Klostrofobi Hakkında Gerçekler

Klostrofobi ile ilgili bazı önemli noktalar şunlardır:
  • Klostrofobi, bazı insanları küçük bir alanda olduklarında etkiler.
  • Panik hissine yol açabilir.
  • Nedenleri, şartlanma ve genetik faktörleri içerebilir.
Çeşitli ipuçları ve tedaviler, insanların korkularının üstesinden gelmelerine yardımcı olabilir.
 

Klostrofobi Nedir?

Klostrofobi kelimesi, "kapalı bir yer" anlamına gelen Latince öksürük kelimesinden ve Yunanca kelimesi "korku" anlamına gelen fobilerden gelmektedir. Klostrofobisi olan insanlar, küçük boşluklardan, paniklerini ve kaygılarını tetikleyen durumlardan kaçınmak için büyük çaba harcar. Metro gibi yerlerden kaçınabilirler ve birçok kat yer alsa bile, asansör yerine merdivenleri kullanmayı tercih edebilirler. Semptomlar şiddetli olabilir, ancak birçok kişi tedavi istemiyor.
 

Teşhis

Bir psikolog veya psikiyatrist hastaya belirtilerini soracaktır. Bir başka endişe ile ilgili sorun hakkında danışma sırasında klostrofobi tanısı ortaya çıkabilir.
 
 Psikologlar:
  • belirtilerin bir tanımını isteyin
  • belirtilerin ne kadar şiddetli olduğunu tespit etmeye çalışın
  • diğer anksiyete bozukluğu tiplerini ekarte etmek
Bazı detayları belirlemek için doktor şunları kullanabilir:

  • kaygı nedenini belirlemeye yardımcı olacak bir klostrofobi anketi
  • kaygı düzeylerini belirlemeye yardımcı olmak için klostrofobi ölçeği
Belirli bir fobinin teşhisi için belirli kriterleri karşılaması gerekir.
  • Belirli bir durumun varlığının ya da beklentisinin neden olduğu sürekli mantıksız ya da aşırı bir korku
  • Uyarıcıya maruz kaldığında endişe tepkisi, yetişkinlerde muhtemelen panik atak veya çocuklarda sinir krizi, tutunma, ağlama veya donma
  • Erişkin hastalar tarafından korkularının algılanan tehdit veya tehlike ile orantılı olmadığını kabul etme
  • Korkulan nesne veya durumdan kaçınmak için tedbirler kullanmak ya da deneyimlerle yüzleşmek, ancak sıkıntı veya endişe ile yüzleşmek
  • Kişinin tepkisi, beklenti ya da kaçınma durumu günlük yaşama ve ilişkilere müdahale eder ya da ciddi sıkıntılara neden olur
  • Fobinin genellikle 6 ay veya daha uzun bir süre devam etmesi
  • Belirtiler obsesif-kompulsif bozukluk (OKB) veya travma sonrası stres bozukluğu (TSSB) gibi başka bir zihinsel duruma atfedilemez

 

Belirtiler

Klostrofobi bir endişe bozukluğudur.
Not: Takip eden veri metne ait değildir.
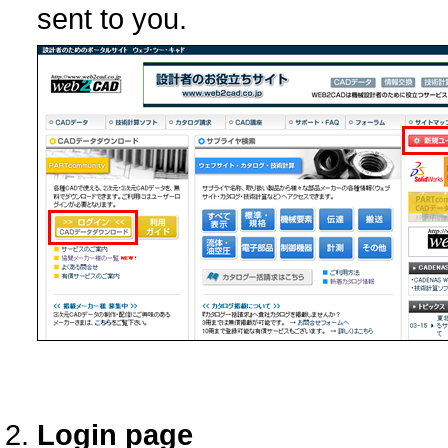
sent to you.
Login page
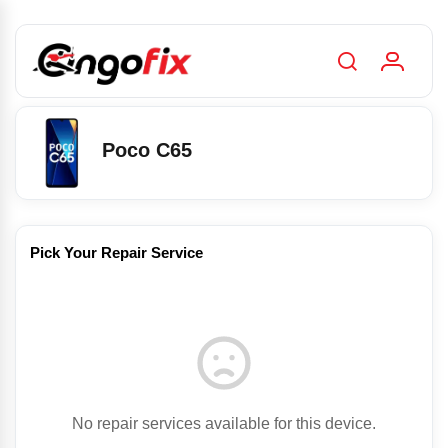
Poco C65
Pick Your Repair Service
No repair services available for this device.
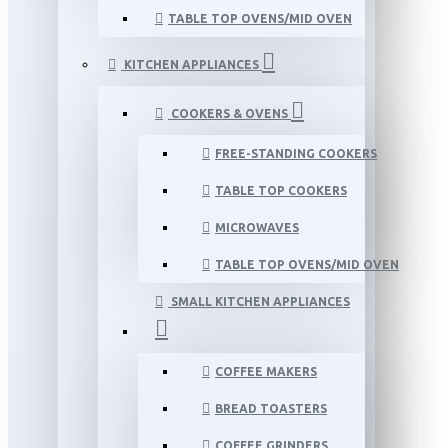
TABLE TOP OVENS/MID OVEN
KITCHEN APPLIANCES
COOKERS & OVENS
FREE-STANDING COOKERS
TABLE TOP COOKERS
MICROWAVES
TABLE TOP OVENS/MID OVEN
SMALL KITCHEN APPLIANCES
COFFEE MAKERS
BREAD TOASTERS
COFFEE GRINDERS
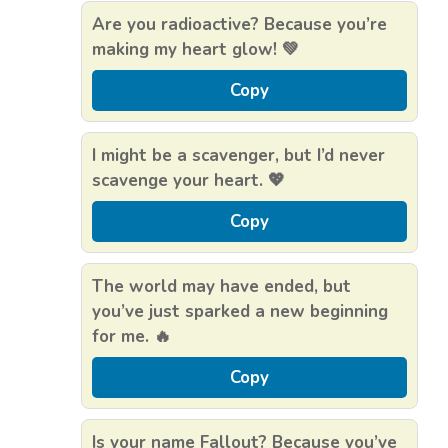
Are you radioactive? Because you’re
making my heart glow! 💚
Copy
I might be a scavenger, but I’d never
scavenge your heart. 💖
Copy
The world may have ended, but
you’ve just sparked a new beginning
for me. 🔥
Copy
Is your name Fallout? Because you’ve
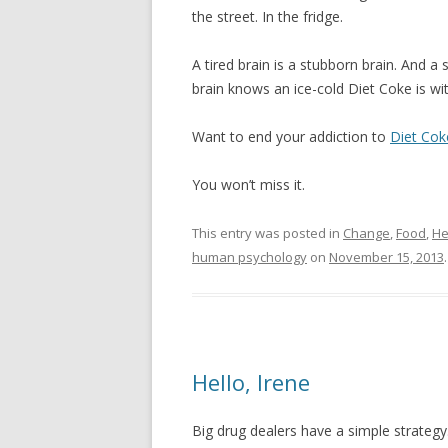
the street. In the fridge.
A tired brain is a stubborn brain. And a
brain knows an ice-cold Diet Coke is wit
Want to end your addiction to
Diet Cok
You won’t miss it.
This entry was posted in
Change
,
Food
,
He
human psychology
on
November 15, 2013
.
Hello, Irene
Big drug dealers have a simple strategy. 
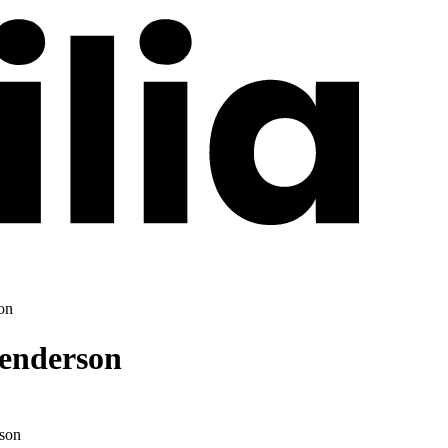
on
Henderson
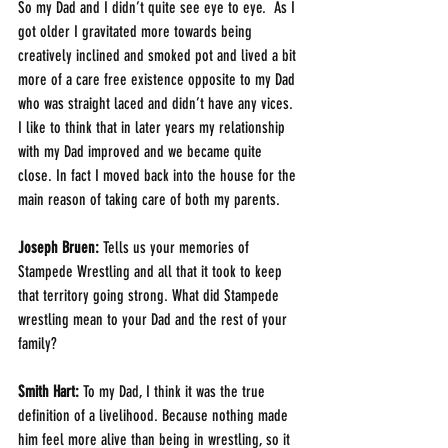
So my Dad and I didn’t quite see eye to eye.  As I 
got older I gravitated more towards being 
creatively inclined and smoked pot and lived a bit 
more of a care free existence opposite to my Dad 
who was straight laced and didn’t have any vices.  
I like to think that in later years my relationship 
with my Dad improved and we became quite 
close. In fact I moved back into the house for the 
main reason of taking care of both my parents.  
Joseph Bruen:
 Tells us your memories of 
Stampede Wrestling and all that it took to keep 
that territory going strong. What did Stampede 
wrestling mean to your Dad and the rest of your 
family?
Smith Hart: 
To my Dad, I think it was the true 
definition of a livelihood. Because nothing made 
him feel more alive than being in wrestling, so it 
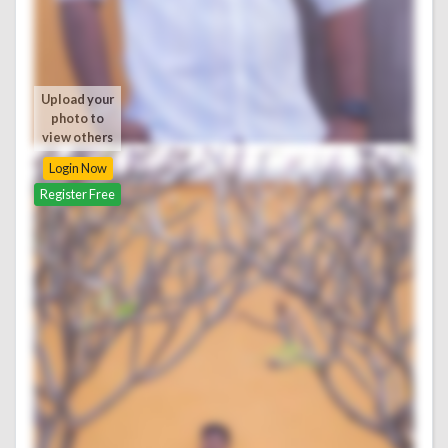
Upload your
photo to
view others
Login Now
Register Free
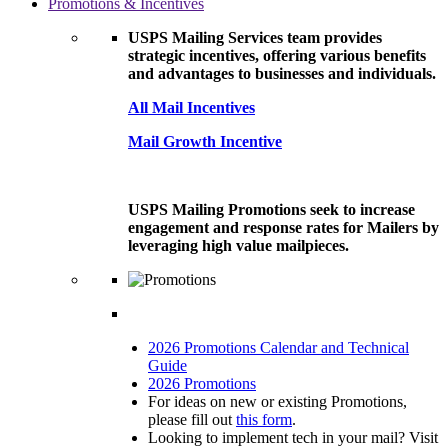
Promotions & Incentives
USPS Mailing Services team provides
strategic incentives, offering various benefits
and advantages to businesses and individuals.
All Mail Incentives
Mail Growth Incentive
USPS Mailing Promotions seek to increase
engagement and response rates for Mailers by
leveraging high value mailpieces.
2026 Promotions Calendar and Technical
Guide
2026 Promotions
For ideas on new or existing Promotions,
please fill out
this form
.
Looking to implement tech in your mail? Visit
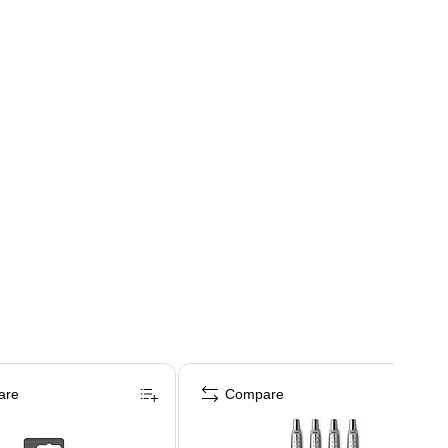
are
Compare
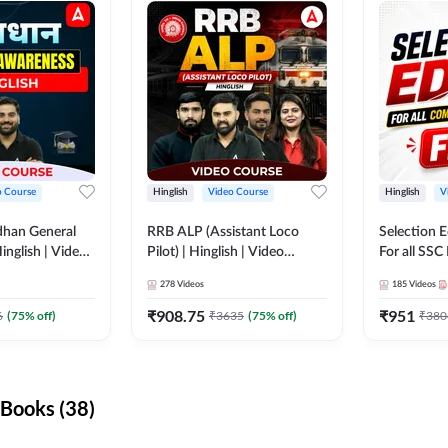
o Course
Hinglish
Video Course
Hinglish
V
dhan General
RRB ALP (Assistant Loco
Selection 
inglish | Video
Pilot) | Hinglish | Video
For all SSC
DDA247
Course by Adda 247
Course by
278
Videos
185
Videos
₹
908.75
₹
951
6
(
75
% off)
₹
3635
(
75
% off)
₹
380
Books (38)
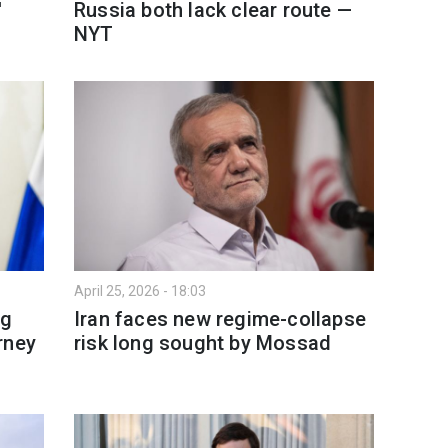
'
Russia both lack clear route —
NYT
April 25, 2026 - 18:03
ng
Iran faces new regime-collapse
rney
risk long sought by Mossad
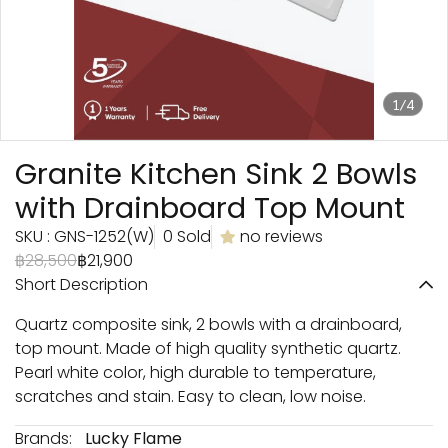
1/4
Granite Kitchen Sink 2 Bowls
with Drainboard Top Mount
SKU : GNS-1252(W)
0 Sold
no reviews
฿28,500
฿21,900
Short Description
Quartz composite sink, 2 bowls with a drainboard,
top mount. Made of high quality synthetic quartz.
Pearl white color, high durable to temperature,
scratches and stain. Easy to clean, low noise.
Brands:
Lucky Flame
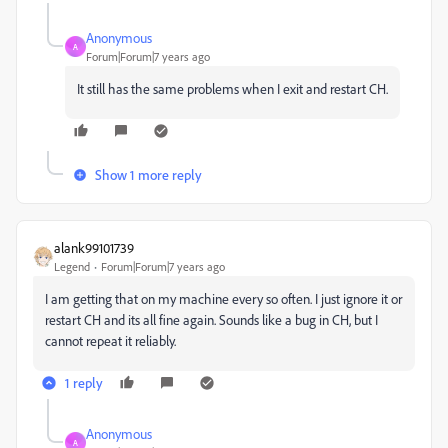
Anonymous
A
Forum|Forum|7 years ago
It still has the same problems when I exit and restart CH.
Show 1 more reply
alank99101739
Legend
Forum|Forum|7 years ago
I am getting that on my machine every so often. I just ignore it or
restart CH and its all fine again. Sounds like a bug in CH, but I
cannot repeat it reliably.
1 reply
Anonymous
A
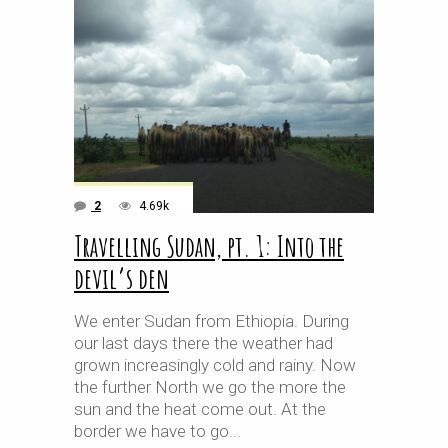
2
4.69k
Travelling Sudan, pt. 1: Into the
devil’s den
We enter Sudan from Ethiopia. During
our last days there the weather had
grown increasingly cold and rainy. Now
the further North we go the more the
sun and the heat come out. At the
border we have to go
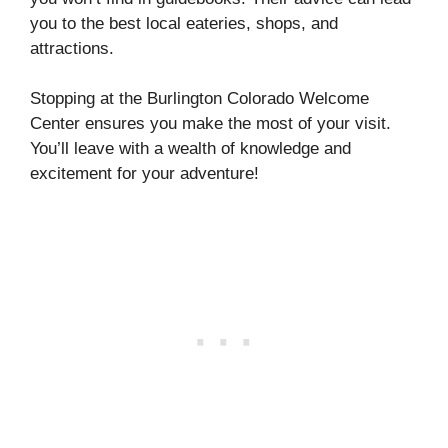
you to the best local eateries, shops, and
attractions.
Stopping at the Burlington Colorado Welcome
Center ensures you make the most of your visit.
You’ll leave with a wealth of knowledge and
excitement for your adventure!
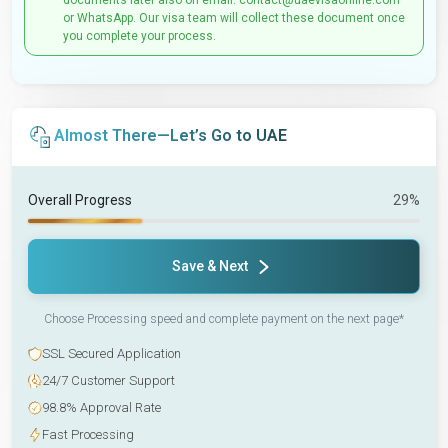
documents later also on email: contact@uaevisaonline.com
or WhatsApp. Our visa team will collect these document once
you complete your process.
Almost There—Let’s Go to UAE
Overall Progress
29%
Save & Next
Choose Processing speed and complete payment on the next page*
SSL Secured Application
24/7 Customer Support
98.8% Approval Rate
Fast Processing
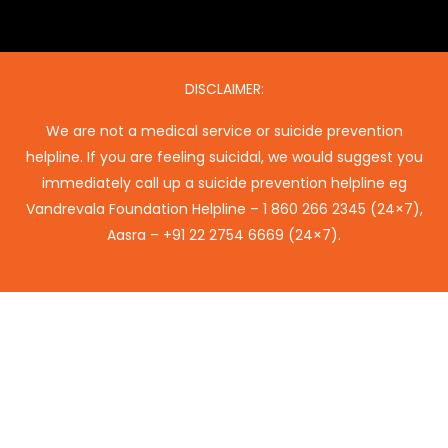
DISCLAIMER:
We are not a medical service or suicide prevention
helpline. If you are feeling suicidal, we would suggest you
immediately call up a suicide prevention helpline eg
Vandrevala Foundation Helpline –
1 860 266 2345
(24×7),
Aasra –
+91 22 2754 6669
(24×7).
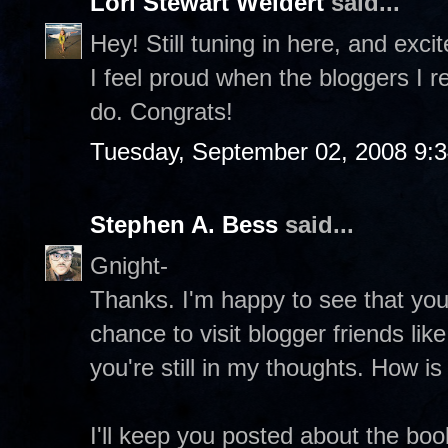
Lori Stewart Weidert
said...
Hey! Still tuning in here, and exc
I feel proud when the bloggers I r
do. Congrats!
Tuesday, September 02, 2008 9:
Stephen A. Bess
said...
Gnight-
Thanks. I'm happy to see that you're
chance to visit blogger friends li
you're still in my thoughts. How i
I'll keep you posted about the boo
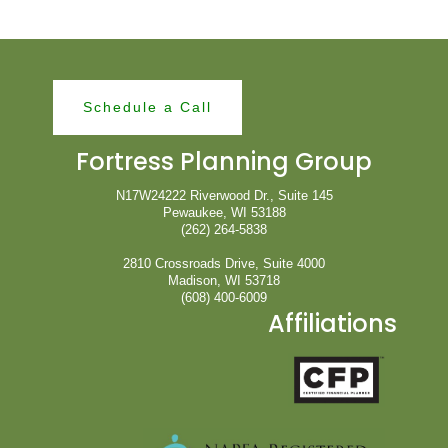
Schedule a Call
Fortress Planning Group
N17W24222 Riverwood Dr., Suite 145
Pewaukee, WI 53188
(262) 264-5838
2810 Crossroads Drive, Suite 4000
Madison, WI 53718
(608) 400-6009
Affiliations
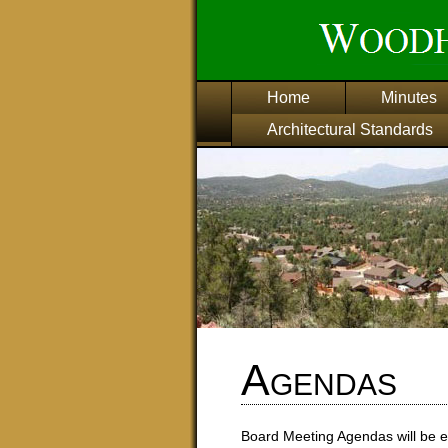
Home
Minutes
Architectural Standards
Agendas
Board Meeting Agendas will be e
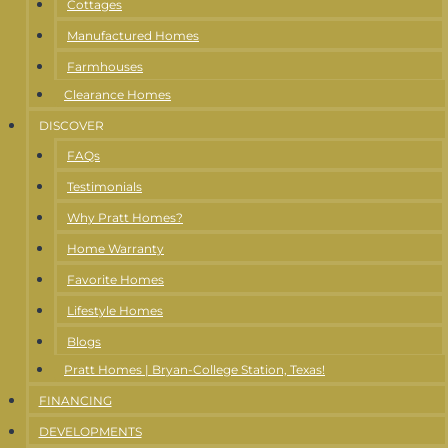
Cottages
Manufactured Homes
Farmhouses
Clearance Homes
DISCOVER
FAQs
Testimonials
Why Pratt Homes?
Home Warranty
Favorite Homes
Lifestyle Homes
Blogs
Pratt Homes | Bryan-College Station, Texas!
FINANCING
DEVELOPMENTS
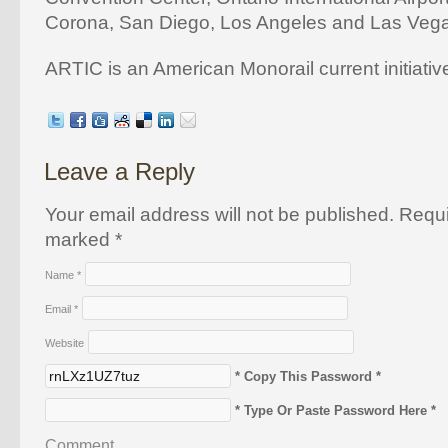
Corona, San Diego, Los Angeles and Las Veg
ARTIC is an American Monorail current initiativ
Leave a Reply
Your email address will not be published. Requi
marked
*
Name
*
Email
*
Website
* Copy This Password *
* Type Or Paste Password Here *
Comment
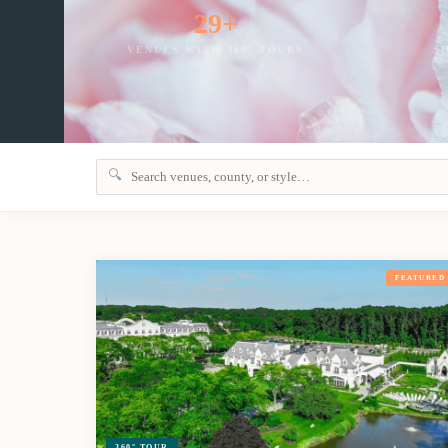
29+
VENUES WITH 360° TOURS
S
🔍
FEATURED
360° TOUR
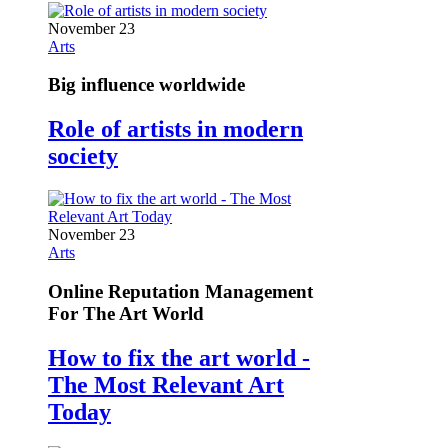
November 23
Arts
Big influence worldwide
Role of artists in modern
society
November 23
Arts
Online Reputation Management
For The Art World
How to fix the art world -
The Most Relevant Art
Today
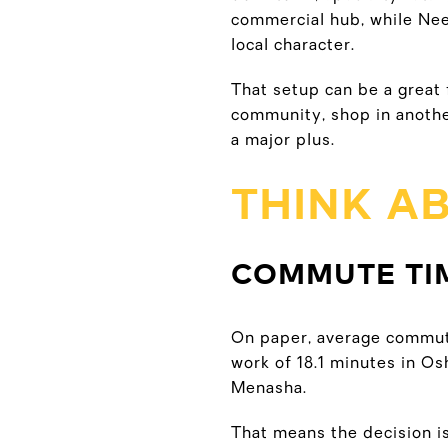
commercial hub, while Nee
local character.
That setup can be a great 
community, shop in another
a major plus.
THINK A
COMMUTE TIM
On paper, average commute
work of 18.1 minutes in Os
Menasha.
That means the decision is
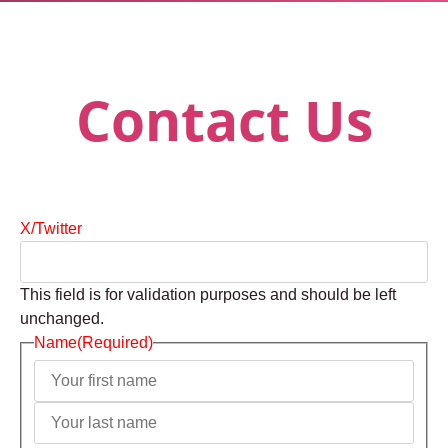
Contact Us
X/Twitter
This field is for validation purposes and should be left
unchanged.
Name
(Required)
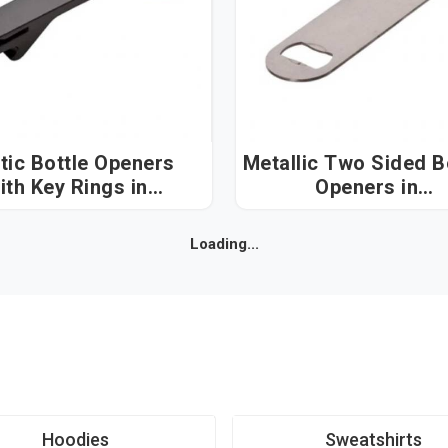
tic Bottle Openers
Metallic Two Sided B
ith Key Rings in
Openers in
Visakhapatnam
Visakhapatnam
Loading...
Hoodies
Sweatshirts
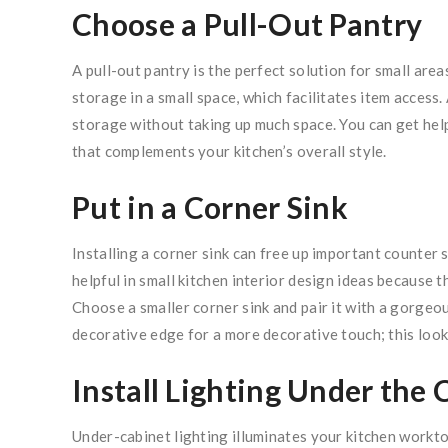
Choose a Pull-Out Pantry
A pull-out pantry is the perfect solution for small are
storage in a small space, which facilitates item access. 
storage without taking up much space. You can get help
that complements your kitchen’s overall style.
Put in a Corner Sink
Installing a corner sink can free up important counter 
helpful in small kitchen interior design ideas because 
Choose a smaller corner sink and pair it with a gorgeous 
decorative edge for a more decorative touch; this looks
Install Lighting Under the 
Under-cabinet lighting illuminates your kitchen workto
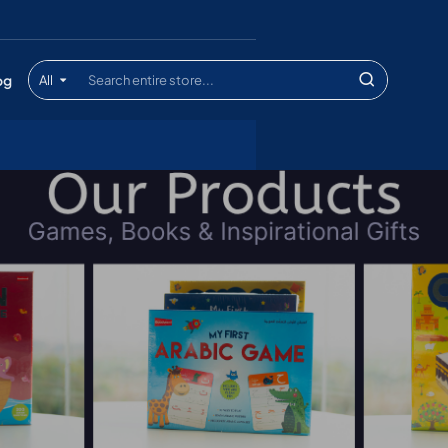
og
All
Search
entire
store...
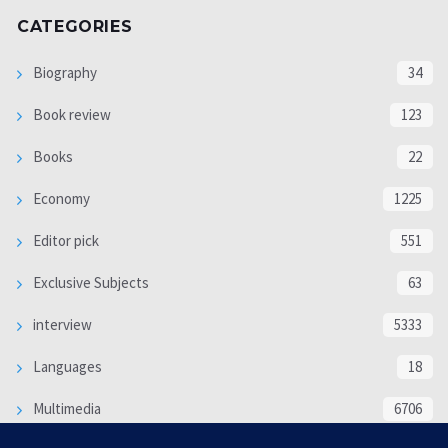
CATEGORIES
Biography
34
Book review
123
Books
22
Economy
1225
Editor pick
551
Exclusive Subjects
63
interview
5333
Languages
18
Multimedia
6706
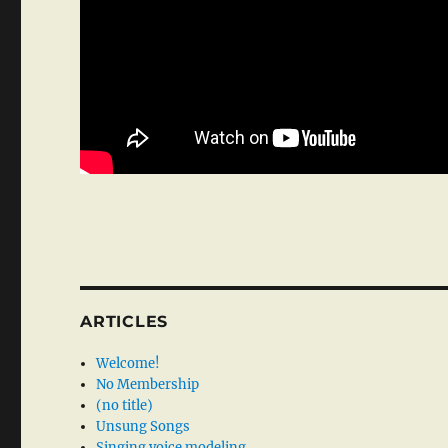
ARTICLES
Welcome!
No Membership
(no title)
Unsung Songs
Singing voice modeling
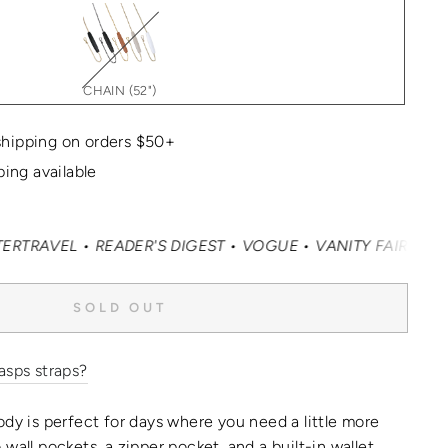
CHAIN (52")
hipping on orders $50+
ping available
 • READER'S DIGEST • VOGUE • VANITY FAIR • ELLE • IN
SOLD OUT
asps straps?
ody is perfect for days where you need a little more
wall pockets, a zipper pocket, and a built-in wallet,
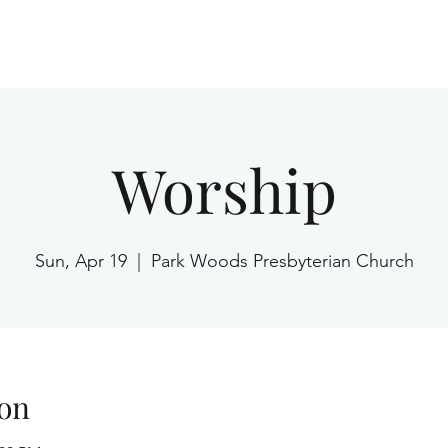
Home
Worship
Sun, Apr 19
  |  
Park Woods Presbyterian Church
on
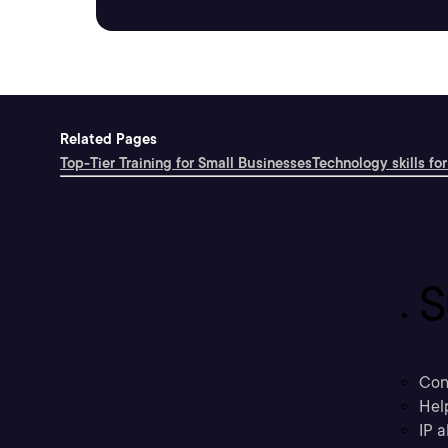
Related Pages
Top-Tier Training for Small Businesses
Technology skills for
S
Con
Hel
IP a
Belirtiler genellikle çocukluk veya ergenlik döneminde ortaya çıkar.
 
Kapalı bir alanda olmak veya onun hakkında düşünmek, düzgün nefes alamama, oksijenin bitmesi ve kısıtlanmakta sıkıntı yaratabilir.
Kaygı düzeyleri belirli bir seviyeye ulaştığında, kişi yaşamaya başlayabilir:

  • terleme ve titreme
  • hızlandırılmış kalp atış hızı ve yüksek tansiyon
  • baş dönmesi, bayılma ve baş dönmesi
  • kuru ağız
  • hiperventilasyon veya "aşırı solunum"
  • sıcak basmalar
  • titreyen veya titreyen ve midede "kelebekler" duygusu
  • mide bulantısı
  • baş ağrısı
  • uyuşma
  • boğulma hissi
  • göğüste sıkışma, göğüs ağrısı ve nefes almada zorluk
  • banyo kullanmak için bir dürtü
  • karışıklık veya oryantasyon bozukluğu
  • zarar veya hastalık korkusu
Mutlaka endişeyi tetikleyen küçük alanlar değil, o bölgeyle sınırlı ise kişiye ne olabileceği korkusudur.
 
Kaygıyı tetikleyebilecek küçük alanlara örnekler:
  • mağazalarda asansör veya soyunma odaları
  • tüneller, bodrumlar veya bodrumlar
  • trenler ve metro
  • döner kapılar
  • uçaklar
  • halka açık tuvalet
  • otomobiller, özellikle merkezi kilitli olanlar
  • kalabalık alanlar
  • otomatik araba yıkama
  • MRI tarayıcıları gibi bazı tıbbi tesisler
  • küçük odalar, kilitli odalar veya açılmayan pencereli odalar
Kapalı alanlarla ilgili verilen tepkiler ise şunları içerir:
  • çıkışları kontrol etmek ve bir odaya girerken yanlarında kalmak
  • kapının yanında kalabalık bir partide kalmak veya toplanmak
  • trafik sıkışıklığı olması durumunda, yolcu olarak araç kullanmaktan veya yolculuk yapmaktan kaçınmak
  • bu zor ve rahatsız edici olsa bile, asansör yerine merdivenleri kullanmak
Klostrofobi, bir alanla sınırlandırılma ya da sınırlanma korkusu içerir, bu yüzden bir kasada sıra beklemek zorunda kalmak bazı insanlarda buna neden olabilir.
 

Tedavi

Bir teşhisten sonra, psikolog aşağıdaki tedavi seçeneklerinden birini veya daha fazlasını önerebilir.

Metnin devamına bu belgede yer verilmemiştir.